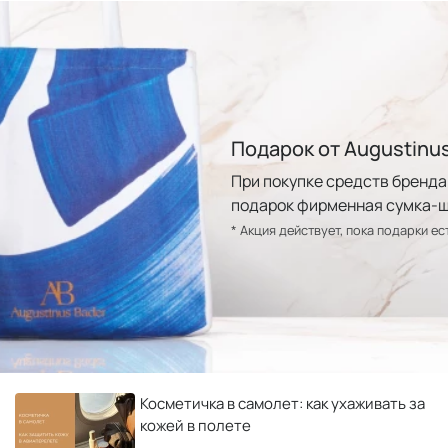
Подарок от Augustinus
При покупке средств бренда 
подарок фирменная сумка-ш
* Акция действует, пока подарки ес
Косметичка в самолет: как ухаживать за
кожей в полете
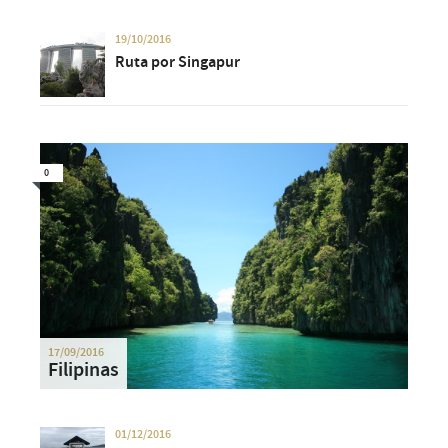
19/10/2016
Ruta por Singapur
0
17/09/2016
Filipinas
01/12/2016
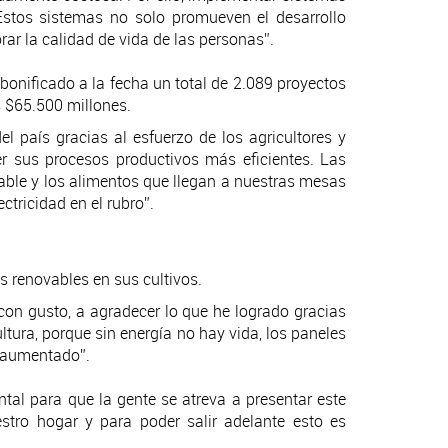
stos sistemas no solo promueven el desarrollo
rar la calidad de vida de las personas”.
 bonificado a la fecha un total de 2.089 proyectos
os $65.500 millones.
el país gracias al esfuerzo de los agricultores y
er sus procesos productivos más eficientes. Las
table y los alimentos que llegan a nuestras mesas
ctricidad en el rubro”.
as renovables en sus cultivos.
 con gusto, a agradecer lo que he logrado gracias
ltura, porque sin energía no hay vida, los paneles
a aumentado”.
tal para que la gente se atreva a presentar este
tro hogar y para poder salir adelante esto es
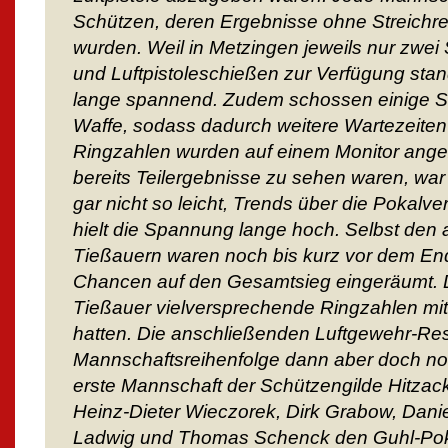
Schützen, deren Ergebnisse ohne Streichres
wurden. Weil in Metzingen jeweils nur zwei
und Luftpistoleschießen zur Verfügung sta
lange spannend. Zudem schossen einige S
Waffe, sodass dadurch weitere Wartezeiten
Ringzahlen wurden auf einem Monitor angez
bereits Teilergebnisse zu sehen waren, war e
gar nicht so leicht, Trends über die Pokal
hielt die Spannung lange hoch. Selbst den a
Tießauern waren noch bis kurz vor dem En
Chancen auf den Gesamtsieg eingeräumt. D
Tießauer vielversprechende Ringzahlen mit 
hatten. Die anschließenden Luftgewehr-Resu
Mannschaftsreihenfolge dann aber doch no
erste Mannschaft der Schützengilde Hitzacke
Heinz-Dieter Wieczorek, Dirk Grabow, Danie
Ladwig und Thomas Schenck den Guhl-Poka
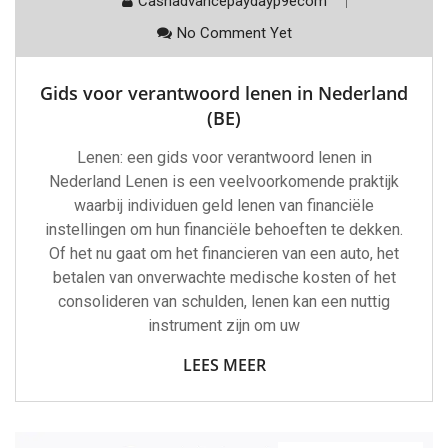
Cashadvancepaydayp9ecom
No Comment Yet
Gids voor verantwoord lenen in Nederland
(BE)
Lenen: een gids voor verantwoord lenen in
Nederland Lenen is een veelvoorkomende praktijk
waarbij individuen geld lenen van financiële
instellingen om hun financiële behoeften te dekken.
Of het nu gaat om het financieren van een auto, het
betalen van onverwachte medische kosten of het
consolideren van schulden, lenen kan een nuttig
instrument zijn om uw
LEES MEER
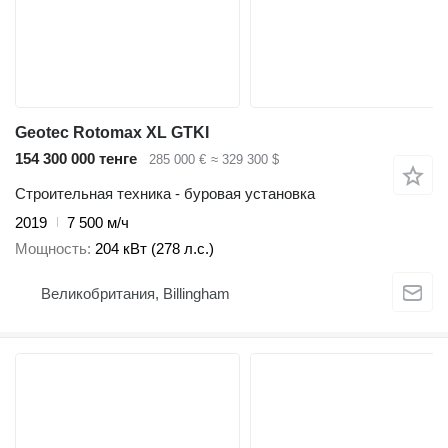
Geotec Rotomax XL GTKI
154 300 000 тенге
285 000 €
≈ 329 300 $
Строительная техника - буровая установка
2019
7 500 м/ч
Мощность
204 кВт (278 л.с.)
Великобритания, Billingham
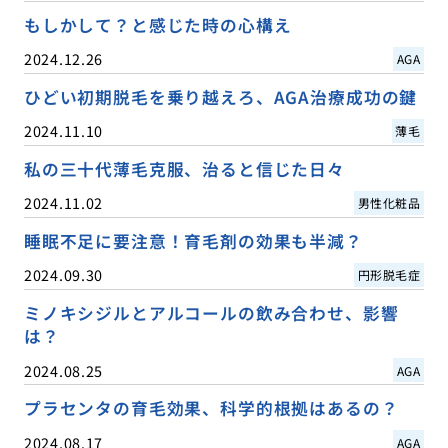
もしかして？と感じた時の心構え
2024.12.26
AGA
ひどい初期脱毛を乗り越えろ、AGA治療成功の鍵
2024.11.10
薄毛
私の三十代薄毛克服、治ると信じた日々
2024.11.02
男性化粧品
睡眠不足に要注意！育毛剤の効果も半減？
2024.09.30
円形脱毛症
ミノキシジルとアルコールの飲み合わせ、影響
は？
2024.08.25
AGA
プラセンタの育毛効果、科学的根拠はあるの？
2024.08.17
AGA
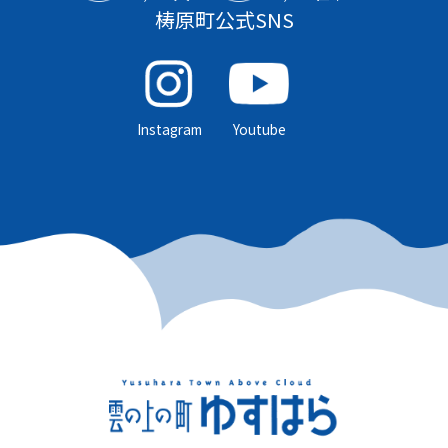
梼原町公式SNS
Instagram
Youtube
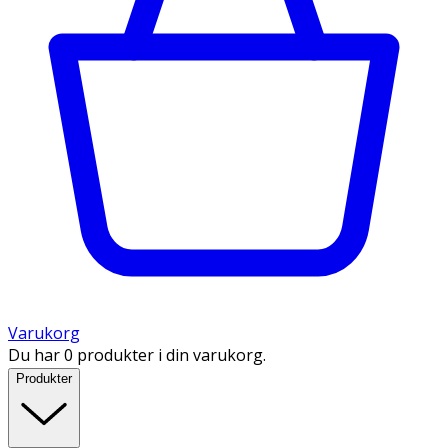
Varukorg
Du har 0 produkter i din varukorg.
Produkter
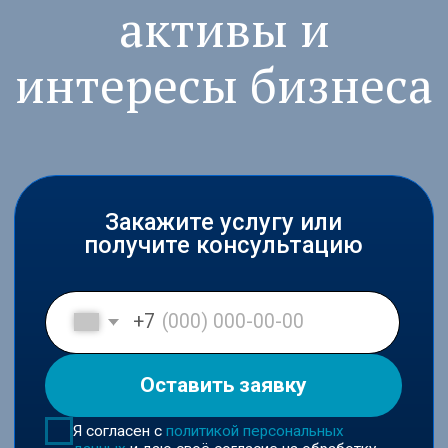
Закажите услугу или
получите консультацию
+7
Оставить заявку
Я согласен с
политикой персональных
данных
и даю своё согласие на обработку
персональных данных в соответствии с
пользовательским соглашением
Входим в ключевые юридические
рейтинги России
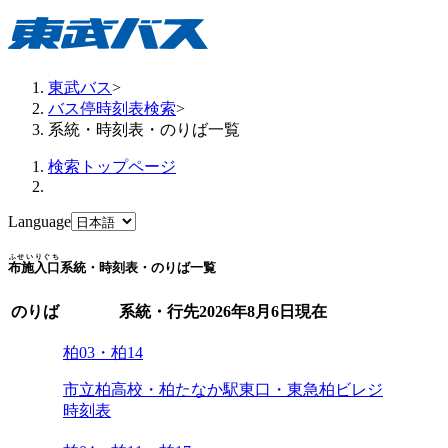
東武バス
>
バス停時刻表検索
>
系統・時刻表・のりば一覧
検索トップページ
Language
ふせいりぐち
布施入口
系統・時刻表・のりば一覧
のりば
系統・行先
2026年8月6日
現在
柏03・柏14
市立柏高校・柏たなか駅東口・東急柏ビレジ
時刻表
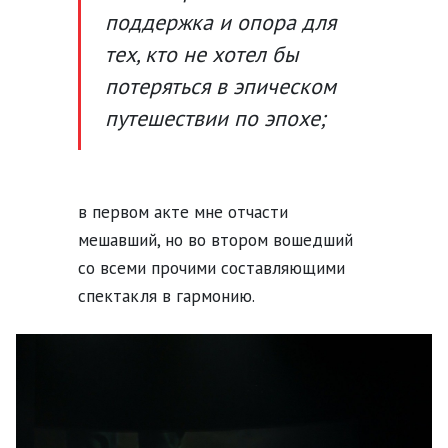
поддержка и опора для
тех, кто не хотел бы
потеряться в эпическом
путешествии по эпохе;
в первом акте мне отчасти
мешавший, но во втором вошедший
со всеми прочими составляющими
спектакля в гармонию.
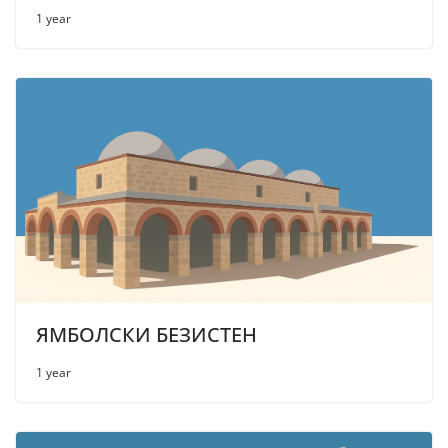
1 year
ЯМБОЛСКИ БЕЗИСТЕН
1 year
...
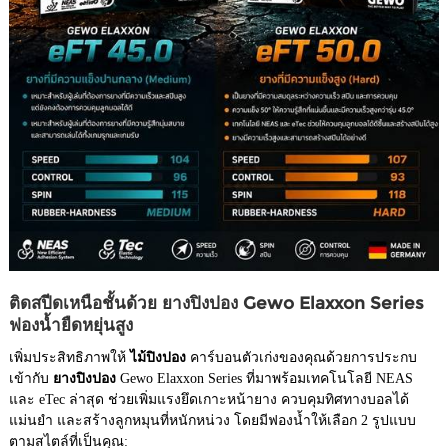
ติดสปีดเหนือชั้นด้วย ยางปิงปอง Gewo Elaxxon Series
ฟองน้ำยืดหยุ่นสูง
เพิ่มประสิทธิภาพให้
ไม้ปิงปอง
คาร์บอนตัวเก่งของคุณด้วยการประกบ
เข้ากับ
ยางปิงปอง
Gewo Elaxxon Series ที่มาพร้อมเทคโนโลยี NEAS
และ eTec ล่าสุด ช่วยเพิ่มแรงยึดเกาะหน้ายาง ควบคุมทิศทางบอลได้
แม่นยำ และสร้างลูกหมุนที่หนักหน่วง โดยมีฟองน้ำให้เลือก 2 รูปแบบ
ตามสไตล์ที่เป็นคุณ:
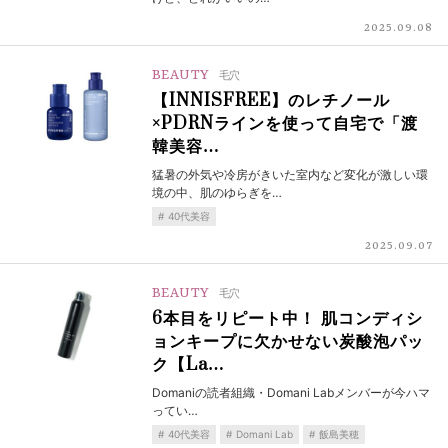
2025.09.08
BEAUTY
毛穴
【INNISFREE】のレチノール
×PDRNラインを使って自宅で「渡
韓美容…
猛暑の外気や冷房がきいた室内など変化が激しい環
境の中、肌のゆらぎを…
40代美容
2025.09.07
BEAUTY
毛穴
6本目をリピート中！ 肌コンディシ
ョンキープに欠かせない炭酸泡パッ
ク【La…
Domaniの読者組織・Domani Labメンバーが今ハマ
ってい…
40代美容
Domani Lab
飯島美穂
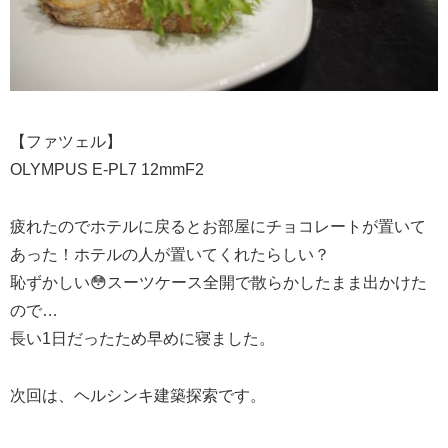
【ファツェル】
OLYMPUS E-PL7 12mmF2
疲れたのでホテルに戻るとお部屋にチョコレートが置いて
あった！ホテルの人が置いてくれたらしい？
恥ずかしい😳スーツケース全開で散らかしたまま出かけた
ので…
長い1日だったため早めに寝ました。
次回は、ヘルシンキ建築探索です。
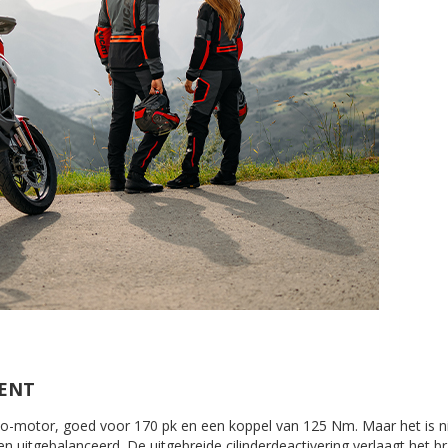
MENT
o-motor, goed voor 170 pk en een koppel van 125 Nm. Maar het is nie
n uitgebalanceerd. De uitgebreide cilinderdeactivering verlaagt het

## [Task instructions]
Only lines containing the word "waren" should appear in the answer, and every such line from the records above must be there.

## [Answer box]
bereits Teilergebnisse zu sehen waren, war e
Tießauern waren noch bis kurz vor dem En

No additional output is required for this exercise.